ZooKeeper is rock solid. Moving off it is a mistake, IMO.
My tinfoil hat theory is that the whole impetus for KRaft is Confluent Cloud's multi-tenanted clusters have so many partitions that it starts to exceed ZK's capacities, so Confluent have built KRaft for Confluent.
And yeah, the migration approach is nutso. Also very annoying, the KRaft metadata topics being changed to be super-secret for... ...some good reason, I'm sure.
But it entirely removes the ability to respond to changed cluster metadata that you have with ZK, where you can watch znodes.
We’ve been running a 3 node cluster for several years, and a significant minority of the times I’ve been paged is because ZK got into a bad state that was fixed by a restart (what bad state exactly? Don’t know, don’t care, don’t have two spare weeks to spend figuring it out). Note that we have proper liveness checks on individual instances, so the issue is more complicated than that.
Migrated to 3.3 with KRaft about half a year ago, and we haven’t had a single issue since. It just runs and we resize the disks from time to time.
That has not been my experience. I've been running several small cluster (3 and 5 node) Confluent packaged for the last 3 years, and zookeeper ~20 times has gotten into this state where a node isn't in the cluster, and the way to "fix" it is to restart the current leader node. Usually I have to play "whack-a-mole" until I've restarted enough leaders that it comes up. Sometimes I've not been able to get the node back into the cluster without shutting down the whole cluster and restarting it.

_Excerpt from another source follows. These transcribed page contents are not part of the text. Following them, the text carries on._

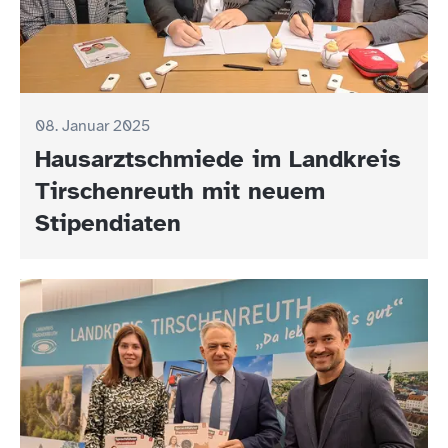
08. Januar 2025
Hausarztschmiede im Landkreis
Tirschenreuth mit neuem
Stipendiaten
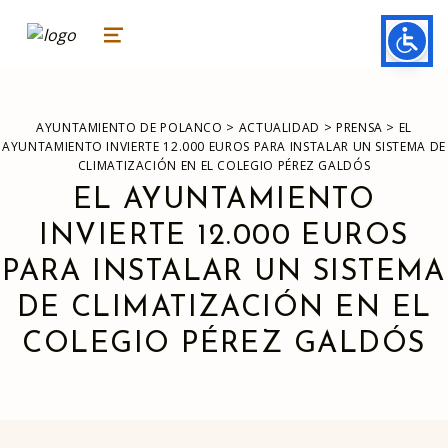
ayuntamiento de polanco
AYUNTAMIENTO DE POLANCO
MENU
>
>
>
AYUNTAMIENTO DE POLANCO
ACTUALIDAD
PRENSA
EL
AYUNTAMIENTO INVIERTE 12.000 EUROS PARA INSTALAR UN SISTEMA DE
CLIMATIZACIÓN EN EL COLEGIO PÉREZ GALDÓS
EL AYUNTAMIENTO
INVIERTE 12.000 EUROS
PARA INSTALAR UN SISTEMA
DE CLIMATIZACIÓN EN EL
COLEGIO PÉREZ GALDÓS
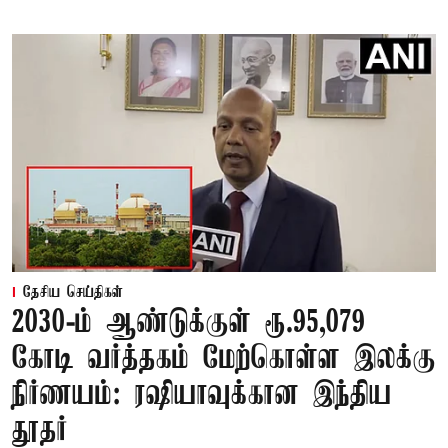
தேசிய செய்திகள்
2030-ம் ஆண்டுக்குள் ரூ.95,079
கோடி வர்த்தகம் மேற்கொள்ள இலக்கு
நிர்ணயம்: ரஷியாவுக்கான இந்திய
தூதர்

Once it's running it's fine, until updates are done. But this getting into a weird state sure doesn't sit well with me.
This thread is an excellent example of the author's point: Kafka is polarizing.
Personally, in my experience with Kafka and Zookeeper at Airbnb back in the day (we also used ZK for general-purpose service discovery), they both were... temperamental. They'd chug along just fine for a bit, seemingly handling outages that e.g. RDS would have thrown a fit over, and then suddenly they'd be cataclysmically down in extremely complicated ways and be very difficult to bring back up. Even just using them required teaching a more complex mental model than most cloud-hosted offerings of similar things, and you ended up in this path dependency trap of "we already invested so much in Kafka, so if you want to send a message, use Kafka" when for like 95+% of use cases something easy like SQS would've been fine and simpler. TBQH I don't think either Kafka or ZK ever quite paid back their operational overhead cost, and personally I wouldn't recommend using either unless you absolutely need to.
> ZooKeeper is rock solid. Moving off it is a mistake, IMO.
I’m agnostic about Kafka but ZooKeeper is problematic for many use cases based on personal experience and I wouldn’t recommend it. It can be “rock solid” and still not very good. I’ve seen ZK replaced with alternatives at a few different organizations now because it didn’t work well in practice, and what it was replaced with worked much better in every case.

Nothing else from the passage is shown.